Friday, July 4, 2008

Part 2

Chris and I took a trek to Macchu Picchu - not the Inca Trail, which was booked solid, but the Salkantay trail. We joined a commercial trip (as they are dead cheap and then we didn't have to carry our gear or food), on this alternative to the Inca trail. The trail starts at Molleparta, on the dry, dusty side of the watershed, and for the 1st day follows a rather boring dirt road to a campsite on a high meadow at 3600m. The second day was much better- the trail ran between high, snowcapped and very craggy peaks (very Himalaya like) to a pass at 4600m, on the shoulder of Salkantay, a 6300m giant covered in hanging glaciers. From there the trail dropped down to another meadow at 3600m where we had lunch. Just below this, the cloud forest started- this is the east side of the Andes, and convection pulls moist air from the Amazon below, allowing an amazingly rich flora to develop. Needless to say, I dawdled down, taking many hundreds of photos of exotic blooms on the way (This is the bit when everyone decides not to come round and look at my holiday pics!). Hummingbirds flitted around, and a pair of young spectacled bears showed themselves to our guide, who was 5 minutes ahead of us... they´d buggered off by the time I caught him up!

Camp was at 2600m, much warmer! The next day we descended thru the Banana belt, to the town of St. Theresa, where commercial hot springs eased our weary muscles. The day after that initially followed a hot and boring road up a valley, but the geology soon changed, as we entered granite country, and the valley became a deep gorge between soaring peaks. A hydroelectricity scheme had its outflow here, an impressive volume of water, with a 300m or so head, taken by tunnel from a low-rise dam some 30km upstream. An amazing engineering feat which provides a good chunk of Peru´s electric needs.

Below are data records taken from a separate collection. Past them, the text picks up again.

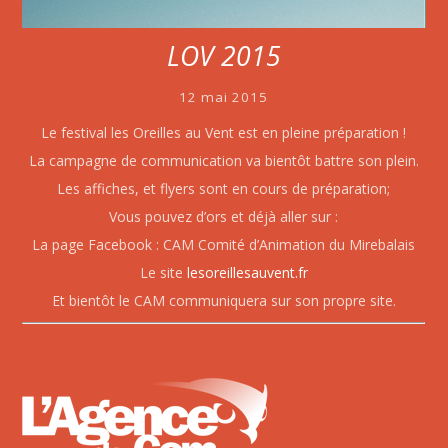
LOV 2015
12 mai 2015
Le festival les Oreilles au Vent est en pleine préparation !
La campagne de communication va bientôt battre son plein.
Les affiches, et flyers sont en cours de préparation;
Vous pouvez d’ors et déjà aller sur :
La page Facebook : CAM Comité d’Animation du Mirebalais
Le site
lesoreillesauvent.fr
Et bientôt le CAM communiquera sur son propre site.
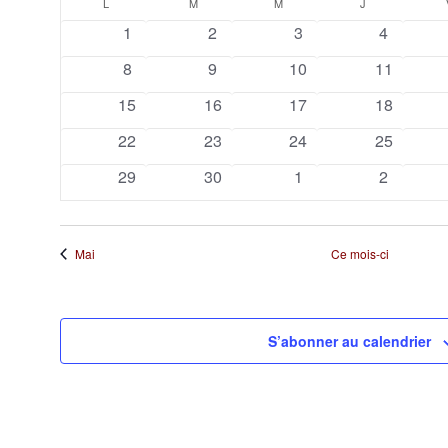
Calendrier
une
L
LUNDI
M
MARDI
M
MERCREDI
J
JEUDI
date.
0
0
1
0
1
2
3
4
de
évènements
évènements
évènement
évèneme
0
0
1
0
8
9
10
11
Évènements
évènements
évènements
évènement
évènemen
0
0
1
0
15
16
17
18
évènements
évènements
évènement
évènemen
0
0
0
0
22
23
24
25
évènements
évènements
évènements
évènemen
0
0
0
0
29
30
1
2
évènements
évènements
évènements
évèneme
Mai
Ce mois-ci
S’abonner au calendrier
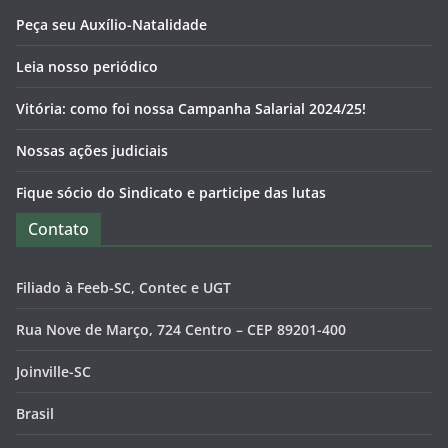
Peça seu Auxílio-Natalidade
Leia nosso periódico
Vitória: como foi nossa Campanha Salarial 2024/25!
Nossas ações judiciais
Fique sócio do Sindicato e participe das lutas
Contato
Filiado à Feeb-SC, Contec e UGT
Rua Nove de Março, 724 Centro – CEP 89201-400
Joinville-SC
Brasil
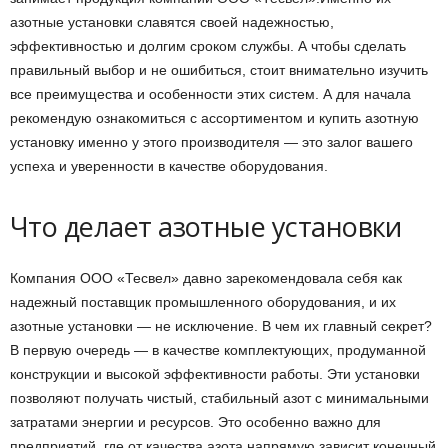
азотные установки славятся своей надежностью,
эффективностью и долгим сроком службы. А чтобы сделать
правильный выбор и не ошибиться, стоит внимательно изучить
все преимущества и особенности этих систем. А для начала
рекомендую ознакомиться с ассортиментом и купить азотную
установку именно у этого производителя — это залог вашего
успеха и уверенности в качестве оборудования.
Что делает азотные установки
Компания ООО «Тесвел» давно зарекомендовала себя как
надежный поставщик промышленного оборудования, и их
азотные установки — не исключение. В чем их главный секрет?
В первую очередь — в качестве комплектующих, продуманной
конструкции и высокой эффективности работы. Эти установки
позволяют получать чистый, стабильный азот с минимальными
затратами энергии и ресурсов. Это особенно важно для
предприятий, где от качества азота напрямую зависит конечный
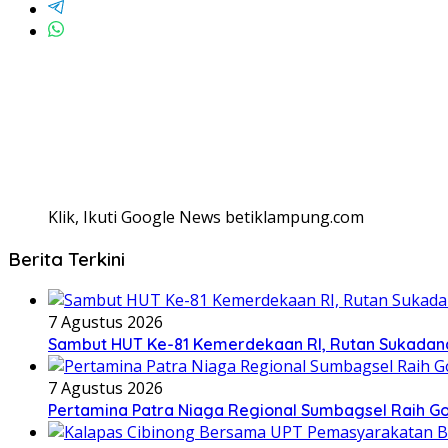
Klik, Ikuti Google News betiklampung.com
Berita Terkini
7 Agustus 2026
Sambut HUT Ke-81 Kemerdekaan RI, Rutan Sukadana 
7 Agustus 2026
Pertamina Patra Niaga Regional Sumbagsel Raih G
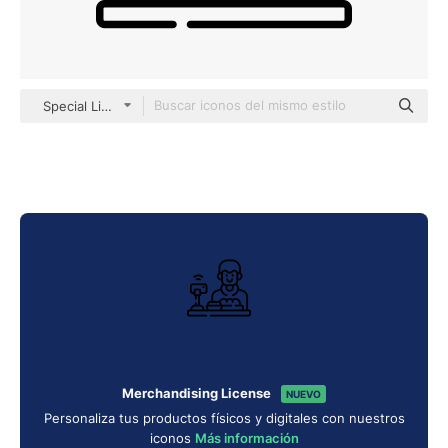
Special Lineal
Merchandising License
NUEVO
Personaliza tus productos físicos y digitales con nuestros
iconos
Más información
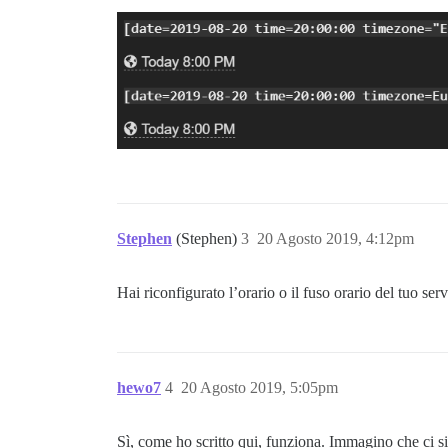
Stephen
(Stephen)
3
20 Agosto 2019, 4:12pm
Hai riconfigurato l’orario o il fuso orario del tuo s
hewo7
4
20 Agosto 2019, 5:05pm
Sì, come ho scritto qui, funziona. Immagino che ci si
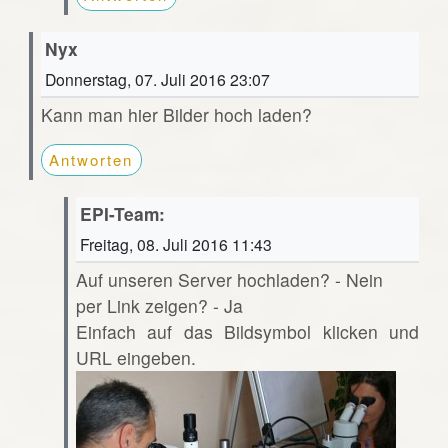
Nyx
Donnerstag, 07. Juli 2016 23:07
Kann man hier Bilder hoch laden?
Antworten
EPI-Team:
Freitag, 08. Juli 2016 11:43
Auf unseren Server hochladen? - Nein
per Link zeigen? - Ja
Einfach auf das Bildsymbol klicken und
URL eingeben.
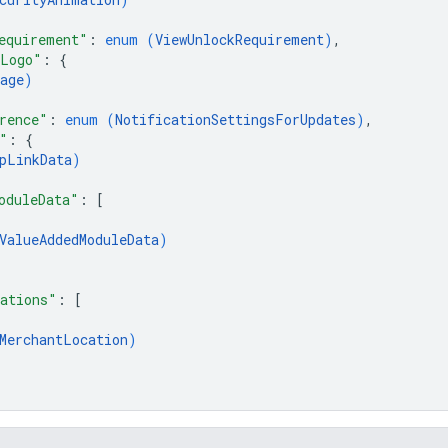
equirement"
: 
enum (
ViewUnlockRequirement
)
,
mLogo"
: 
{
age
)
rence"
: 
enum (
NotificationSettingsForUpdates
)
,
"
: 
{
pLinkData
)
oduleData"
: 
[
ValueAddedModuleData
)
ations"
: 
[
MerchantLocation
)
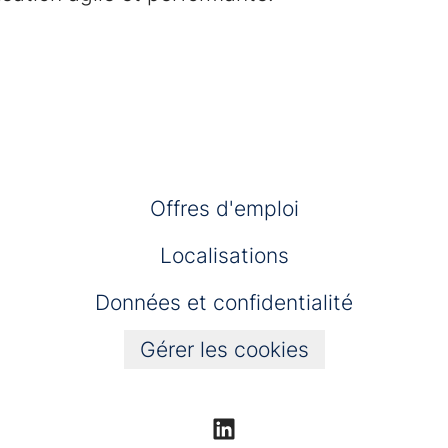
Offres d'emploi
Localisations
Données et confidentialité
Gérer les cookies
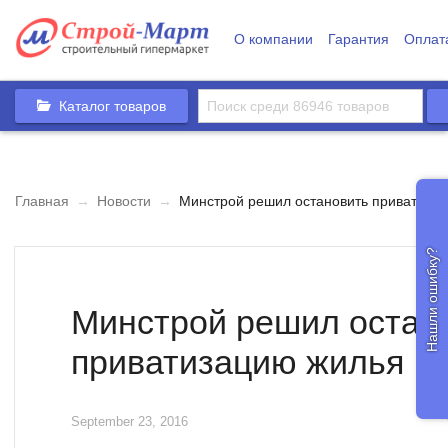
О компании
Гарантия
Оплат
Каталог товаров
Главная
→
Новости
→
Минстрой решил остановить приватиза
Нашли ошибку?
Минстрой решил остан
приватизацию жилья
September 23, 2016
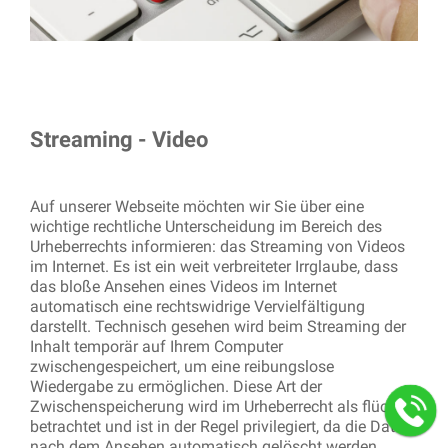
Streaming - Video
Auf unserer Webseite möchten wir Sie über eine
wichtige rechtliche Unterscheidung im Bereich des
Urheberrechts informieren: das Streaming von Videos
im Internet. Es ist ein weit verbreiteter Irrglaube, dass
das bloße Ansehen eines Videos im Internet
automatisch eine rechtswidrige Vervielfältigung
darstellt. Technisch gesehen wird beim Streaming der
Inhalt temporär auf Ihrem Computer
zwischengespeichert, um eine reibungslose
Wiedergabe zu ermöglichen. Diese Art der
Zwischenspeicherung wird im Urheberrecht als flüchtig
betrachtet und ist in der Regel privilegiert, da die Daten
nach dem Ansehen automatisch gelöscht werden.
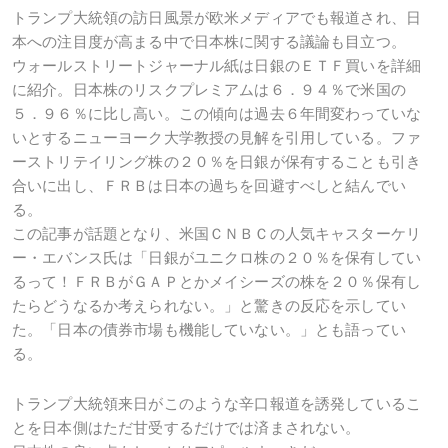
トランプ大統領の訪日風景が欧米メディアでも報道され、日
本への注目度が高まる中で日本株に関する議論も目立つ。
ウォールストリートジャーナル紙は日銀のＥＴＦ買いを詳細
に紹介。日本株のリスクプレミアムは６．９４％で米国の
５．９６％に比し高い。この傾向は過去６年間変わっていな
いとするニューヨーク大学教授の見解を引用している。ファ
ーストリテイリング株の２０％を日銀が保有することも引き
合いに出し、ＦＲＢは日本の過ちを回避すべしと結んでい
る。
この記事が話題となり、米国ＣＮＢＣの人気キャスターケリ
ー・エバンス氏は「日銀がユニクロ株の２０％を保有してい
るって！ＦＲＢがＧＡＰとかメイシーズの株を２０％保有し
たらどうなるか考えられない。」と驚きの反応を示してい
た。「日本の債券市場も機能していない。」とも語ってい
る。
トランプ大統領来日がこのような辛口報道を誘発しているこ
とを日本側はただ甘受するだけでは済まされない。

From there, we followed the railway tracks of the Macchu Piccu line as it circled the mountain that the citadel sits on. Rainforest filled with parroty things, and shear granite walls lined with bromeliads surrounded us. A fantastic walk! It finished at Aguas Caliente, a miserable and overpriced tourist town squished at the bottom of the gorge, where we overnighted.

An early start the next day- 4am- to climb to Macchu Picchu by dawn. (about 450m vertically). It may be touristy, but the place has a massive WOW factor! The photos don´t do it justice, its incredible. The best bit is the stunning setting- like Fiordland in NZ but with ruins. We also climbed Waynupicchu ( the big pointy mountain at the back of the ruins), which had the most amazingly steep paths up it. A great day!

Back at Cusco, we blew out our budget at a stunning restaurant - the Fallen Angel ( - the same place that hosted a fantastic party the week before (complete with DJs from Heaven in London, and several giant drag queens - Most unexpected in Cusco!). Highly recommended if anyone visits Peru.

Then on to Puno and Lake Titicaca. Puno is a miserable place, though for me its top attraction was a Puya raymondii - a truely spectacular bromeliad (a type of herbaceous plant). If anyone doubts its spectacularness, do a google search.

We took a lake cruise to the floating islands (artificial reed islands home to an Indian tribe), and to the islands of Amantani and Taquile. We stayed overnight with a family at Amantani, and visited the sacred shrine of Pachatata (earth father god) at sunset. (Catholicism seems a rather thin veneer here). The trip was touristy and a bit slow, though Lake Titicaca is very beautiful, reminding me of the Greek Islands in the Agean.

We have now just arrived in La Paz, Bolivia, a busy city overlooked by a whole string of massive snow-capped volcanos. Our friends Fred and Hazel arrive tomorrow, so hopefully we will soon be standing on the summits of some of these peaks with them.